Value of Local variable in of one function used in another function (c programming)

Question

#include<stdio.h>

void bar()
{
 int a=4;
}
void foo()
{
 int a;
 printf("%d",a);
}
int main()
{
 bar();
 foo(); 
}

I'm sure that the above program gives the output as some junk value(Thats what happenes when i compile and run). But I read in an article that it is possible for some compilers to give the output as 4 itself. The explanation given was that it is related to activation stack and activation frames. I dont understand. Is it something like the value of int a=4 from bar() function is stored somewhere in the activation stack for future use??I'm confused!!

Answer 1

To be clear it is possible that foo's a will end up with the 4 in it that bar set there (nothing to do with them having the same name BTW). But this is highly dependent on the compiler machines etc.

What you are actually doing (in foo) is 'undefined behavior', you use a without giving it a value.

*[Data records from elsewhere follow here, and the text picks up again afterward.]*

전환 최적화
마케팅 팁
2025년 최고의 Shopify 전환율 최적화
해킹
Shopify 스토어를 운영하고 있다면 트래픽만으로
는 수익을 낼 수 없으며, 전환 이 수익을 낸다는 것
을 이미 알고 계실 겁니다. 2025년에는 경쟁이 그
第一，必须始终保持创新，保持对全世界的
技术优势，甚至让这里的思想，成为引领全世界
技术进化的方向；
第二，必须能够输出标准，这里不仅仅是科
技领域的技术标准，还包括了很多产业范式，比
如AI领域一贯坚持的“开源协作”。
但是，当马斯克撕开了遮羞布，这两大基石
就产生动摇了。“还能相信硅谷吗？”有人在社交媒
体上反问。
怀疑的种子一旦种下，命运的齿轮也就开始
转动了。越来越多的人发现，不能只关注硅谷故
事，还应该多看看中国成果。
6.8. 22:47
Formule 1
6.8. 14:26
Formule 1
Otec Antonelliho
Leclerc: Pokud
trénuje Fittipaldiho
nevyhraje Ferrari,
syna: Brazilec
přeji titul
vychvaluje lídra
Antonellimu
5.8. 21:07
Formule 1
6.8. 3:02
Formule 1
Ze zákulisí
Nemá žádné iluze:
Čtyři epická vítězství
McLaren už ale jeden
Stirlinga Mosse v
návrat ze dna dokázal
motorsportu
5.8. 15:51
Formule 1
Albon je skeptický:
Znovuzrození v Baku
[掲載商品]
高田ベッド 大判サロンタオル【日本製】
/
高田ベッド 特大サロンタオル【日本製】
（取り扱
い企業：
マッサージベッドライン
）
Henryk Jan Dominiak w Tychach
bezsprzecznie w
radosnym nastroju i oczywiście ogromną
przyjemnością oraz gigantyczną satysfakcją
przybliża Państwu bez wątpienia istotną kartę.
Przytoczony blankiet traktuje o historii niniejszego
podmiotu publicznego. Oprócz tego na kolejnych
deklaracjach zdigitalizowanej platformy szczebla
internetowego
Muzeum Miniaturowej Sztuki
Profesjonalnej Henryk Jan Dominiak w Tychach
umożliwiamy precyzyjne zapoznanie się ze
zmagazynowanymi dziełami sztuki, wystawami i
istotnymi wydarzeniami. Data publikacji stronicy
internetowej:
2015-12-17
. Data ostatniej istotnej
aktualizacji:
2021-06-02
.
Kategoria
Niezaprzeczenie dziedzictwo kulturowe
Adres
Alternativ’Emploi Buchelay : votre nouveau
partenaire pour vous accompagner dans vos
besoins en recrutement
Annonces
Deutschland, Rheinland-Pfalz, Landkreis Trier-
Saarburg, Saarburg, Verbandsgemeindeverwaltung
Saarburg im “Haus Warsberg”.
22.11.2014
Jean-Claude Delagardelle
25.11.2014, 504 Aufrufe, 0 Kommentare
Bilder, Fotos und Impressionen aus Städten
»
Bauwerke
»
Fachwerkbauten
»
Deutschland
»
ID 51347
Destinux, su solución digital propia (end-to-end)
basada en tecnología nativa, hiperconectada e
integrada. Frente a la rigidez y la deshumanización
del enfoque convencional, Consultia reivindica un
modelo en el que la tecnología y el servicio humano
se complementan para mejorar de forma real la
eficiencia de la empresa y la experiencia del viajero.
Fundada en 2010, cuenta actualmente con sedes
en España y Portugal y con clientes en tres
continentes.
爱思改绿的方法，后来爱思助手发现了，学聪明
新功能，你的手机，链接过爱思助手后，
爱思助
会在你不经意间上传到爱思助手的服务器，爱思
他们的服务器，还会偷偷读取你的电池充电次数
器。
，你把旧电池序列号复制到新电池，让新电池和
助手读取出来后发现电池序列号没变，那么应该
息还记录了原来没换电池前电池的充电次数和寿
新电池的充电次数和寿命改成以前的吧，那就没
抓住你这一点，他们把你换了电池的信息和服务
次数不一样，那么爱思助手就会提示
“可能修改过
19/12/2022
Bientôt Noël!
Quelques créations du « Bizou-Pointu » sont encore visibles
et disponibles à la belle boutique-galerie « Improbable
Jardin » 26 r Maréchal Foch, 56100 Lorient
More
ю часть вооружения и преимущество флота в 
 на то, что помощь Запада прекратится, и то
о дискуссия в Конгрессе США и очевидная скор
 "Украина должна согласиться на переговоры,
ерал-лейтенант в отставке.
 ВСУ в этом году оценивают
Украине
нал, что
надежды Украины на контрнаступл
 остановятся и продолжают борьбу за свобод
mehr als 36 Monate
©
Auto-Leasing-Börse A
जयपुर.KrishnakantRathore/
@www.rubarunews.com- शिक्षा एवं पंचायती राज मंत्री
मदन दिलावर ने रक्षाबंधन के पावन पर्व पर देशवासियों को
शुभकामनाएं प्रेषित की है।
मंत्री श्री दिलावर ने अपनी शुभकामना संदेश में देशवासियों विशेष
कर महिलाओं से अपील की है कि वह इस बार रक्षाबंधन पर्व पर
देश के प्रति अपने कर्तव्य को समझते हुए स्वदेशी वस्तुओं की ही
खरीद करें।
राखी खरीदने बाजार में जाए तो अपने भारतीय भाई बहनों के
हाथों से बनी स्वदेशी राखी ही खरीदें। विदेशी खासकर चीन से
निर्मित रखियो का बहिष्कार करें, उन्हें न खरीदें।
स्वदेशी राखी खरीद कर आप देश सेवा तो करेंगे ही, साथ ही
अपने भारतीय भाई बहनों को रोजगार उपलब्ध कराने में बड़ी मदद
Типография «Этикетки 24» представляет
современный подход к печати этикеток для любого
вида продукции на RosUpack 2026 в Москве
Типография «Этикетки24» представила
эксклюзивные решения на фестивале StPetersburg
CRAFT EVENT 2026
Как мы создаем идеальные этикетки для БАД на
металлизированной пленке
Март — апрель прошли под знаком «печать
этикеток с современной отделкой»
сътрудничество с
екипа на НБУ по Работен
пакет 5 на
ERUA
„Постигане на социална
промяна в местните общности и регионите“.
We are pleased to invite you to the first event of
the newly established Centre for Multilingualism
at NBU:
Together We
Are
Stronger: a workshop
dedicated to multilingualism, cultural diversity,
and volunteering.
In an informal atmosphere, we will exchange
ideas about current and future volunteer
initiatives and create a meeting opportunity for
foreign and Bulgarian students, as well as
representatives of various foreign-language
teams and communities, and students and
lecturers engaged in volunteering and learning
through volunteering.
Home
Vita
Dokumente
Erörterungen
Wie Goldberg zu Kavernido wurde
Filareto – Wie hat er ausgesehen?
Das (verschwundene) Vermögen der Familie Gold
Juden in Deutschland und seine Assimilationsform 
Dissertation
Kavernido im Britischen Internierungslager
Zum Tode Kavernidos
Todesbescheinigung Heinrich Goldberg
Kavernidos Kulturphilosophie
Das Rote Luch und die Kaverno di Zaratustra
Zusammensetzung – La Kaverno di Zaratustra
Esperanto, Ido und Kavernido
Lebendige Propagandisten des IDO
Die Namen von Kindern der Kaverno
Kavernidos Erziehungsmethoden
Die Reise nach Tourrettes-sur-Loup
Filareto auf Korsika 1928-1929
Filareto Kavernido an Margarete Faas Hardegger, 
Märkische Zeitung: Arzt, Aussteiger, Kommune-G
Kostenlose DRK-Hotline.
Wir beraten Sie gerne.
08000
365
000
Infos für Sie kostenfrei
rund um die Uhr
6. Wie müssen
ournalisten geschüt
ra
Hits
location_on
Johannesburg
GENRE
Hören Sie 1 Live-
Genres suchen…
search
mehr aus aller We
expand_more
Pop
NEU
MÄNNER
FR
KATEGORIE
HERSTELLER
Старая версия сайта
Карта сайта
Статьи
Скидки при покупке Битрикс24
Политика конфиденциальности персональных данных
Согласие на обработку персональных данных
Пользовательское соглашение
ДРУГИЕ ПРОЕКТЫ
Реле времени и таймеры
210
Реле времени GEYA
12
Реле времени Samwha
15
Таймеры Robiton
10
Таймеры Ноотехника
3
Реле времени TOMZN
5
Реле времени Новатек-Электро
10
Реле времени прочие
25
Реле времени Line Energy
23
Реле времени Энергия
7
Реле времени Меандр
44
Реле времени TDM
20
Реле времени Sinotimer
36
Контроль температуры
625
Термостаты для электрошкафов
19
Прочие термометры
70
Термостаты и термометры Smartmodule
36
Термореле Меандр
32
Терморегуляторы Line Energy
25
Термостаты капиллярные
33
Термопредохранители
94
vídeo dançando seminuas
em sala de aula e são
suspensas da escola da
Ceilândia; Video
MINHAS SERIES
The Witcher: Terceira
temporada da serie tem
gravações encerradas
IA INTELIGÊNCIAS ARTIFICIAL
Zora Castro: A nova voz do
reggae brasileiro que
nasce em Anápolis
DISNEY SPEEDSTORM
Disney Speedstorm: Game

Undefined means the compiler may do anything, format your harddrive, print any random value including you best friends birthdate, or it could print 4.

Why might it be 4, because the way stack frames are built on many systems will results in bar writing 4 to an address and foo reading it back. The 2 functions have the same paramters, return type and number of locals so its possible that the first local will be allocated in the same memory location. THis is why you read that they could have the same value, but this is by accident not by design

BTW did you get 4 or not, probaly not

Answer 2

Don't worry about what some compilers might do. It's called "undefined behavior". Always make sure you initialize your variables to whatever you want them to be.

So again, it's pointless to try to "understand" because there's no logic, and it's certainly not "expected behavior". But, it's conceivable that some compilers would reuse a register on the cpu if the functions are inlined, so yes it could happen. If you're concerned somehow about someone running a function after yours and "stealing your value", then just set it to zero before exiting your function. But that is not "Best Practices".

In other words, even if the second function used 'b' instead of a, it could have 4 in it if they are reusing the memory space. Or some other compiler might actually preallocate in alphabetical order, so only 'a' would work. Again, it's undefined behavior.

Answer 3

Function foo uses an uninitialised variable. The compiler is free to do what it likes in this situation. In practise, you might get a variable that was previously placed on the stack in a now defunct frame. It could be 4, as you say, but it could be anything else instead. Never rely on this sort of behaviour...it could be 99% reliable but go wrong on the 100th try.

Answer 4

Although the two variables have the same name, they are stored in different addresses and the second a that was initialized by compiler has possibly another value than 4.

Here it looks like a, but once compiled, those two local variables are different and can't be the same.